“Really? I’ve not met any one else by the name,” Nancy answered rashly.

“Yes. It was the name of my nurse.”

“Your—nurse?”

“Yes. I don’t mean the nurse who took care of me when I was a little chap,” Barth explained elaborately. “I’ve just been ill, you know, sprained my ankle out here at Sainte Anne-de-Beaupré and was laid up for two weeks. My nurse out there was a Miss Howard, Miss Nancy Howard; but she was an American.”

Something in the cadence of the final word was displeasing to Nancy, and the edge came back into her voice.

“What a coincidence!” she observed quietly. “I am an American, myself, Mr. Barth.”

Barth’s answer was refreshingly naïve.

“Oh, really? But nobody would ever think it, I am sure.”

It was two days before Nancy met Barth again.
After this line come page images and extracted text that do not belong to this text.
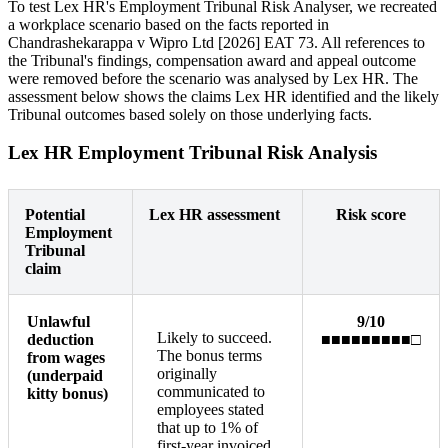
To test Lex HR's Employment Tribunal Risk Analyser, we recreated
a workplace scenario based on the facts reported in
Chandrashekarappa v Wipro Ltd [2026] EAT 73. All references to
the Tribunal's findings, compensation award and appeal outcome
were removed before the scenario was analysed by Lex HR. The
assessment below shows the claims Lex HR identified and the likely
Tribunal outcomes based solely on those underlying facts.
Lex HR Employment Tribunal Risk Analysis
Potential
Lex HR assessment
Risk score
Employment
Tribunal
claim
Unlawful
9/10
Likely to succeed.
deduction
■■■■■■■■■□
The bonus terms
from wages
originally
(underpaid
communicated to
kitty bonus)
employees stated
that up to 1% of
first-year invoiced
From her window, she watched with pitiless eyes as he hobbled to and from his meals, and her strategic position enabled her to avoid the dining-room while he was in it. Meanwhile, her acquaintance with the Lady and St. Jacques had made rapid strides and, together with Brock, omnipresent and always jovial, they formed a merry group in the tiny office where the Lady mothered them all by turns. Nancy shunned the parlor in these latter days. Dr. Howard was increasingly absorbed in his studies; and Nancy felt the increasing need of a duenna, as it dawned upon her more and more clearly that, wherever she went, there Brock and St. Jacques were sure to follow. Nancy looked at life simply; these healthy-minded boys were only a pair of excellent playmates. Nevertheless, all things considered, Nancy preferred to play in the society of an older person. Furthermore, for long hours at a time, Mr. Cecil Barth sat enthroned in the parlor; and, by this time, Nancy was resolved to avoid Mr. Cecil Barth at any cost.

The gray October noon was cool and sweet, two days later, when Nancy came tramping down the Grand Allée. The exhilaration of a long walk was upon her, and her step was as energetic as when she had left The Maple Leaf, early that morning. Starting at random by way of the Chien d’Or and the ramparts, she had skirted the Upper Town and come out by Saint John’s Gate to the Saint Foye Road which she had followed until the monument Aux Braves was left far behind and the glimpses of the dark blue Laurentides were lost in the nearer trees. Then, turning sharply to the eastward, she came into the Grand Allée not far from the shady entrance to Mount Hermon. A glance at her watch assured her that the morning was nearly over, and she sped along the interminable plank sidewalk at a pace which should bring her back to the tollgate in time for the short detour to the Wolfe monument. Once in sight of that inscription, grand in its simple brevity, Nancy invariably forgot the present, forgot the gray wall of the jail close by, forgot even the insistent voices that hailed her from the cab-stand at the gate. For the moment, she stood alone in the presence of the past and of that daring leader whose destiny forbade his entering the stronghold he had conquered.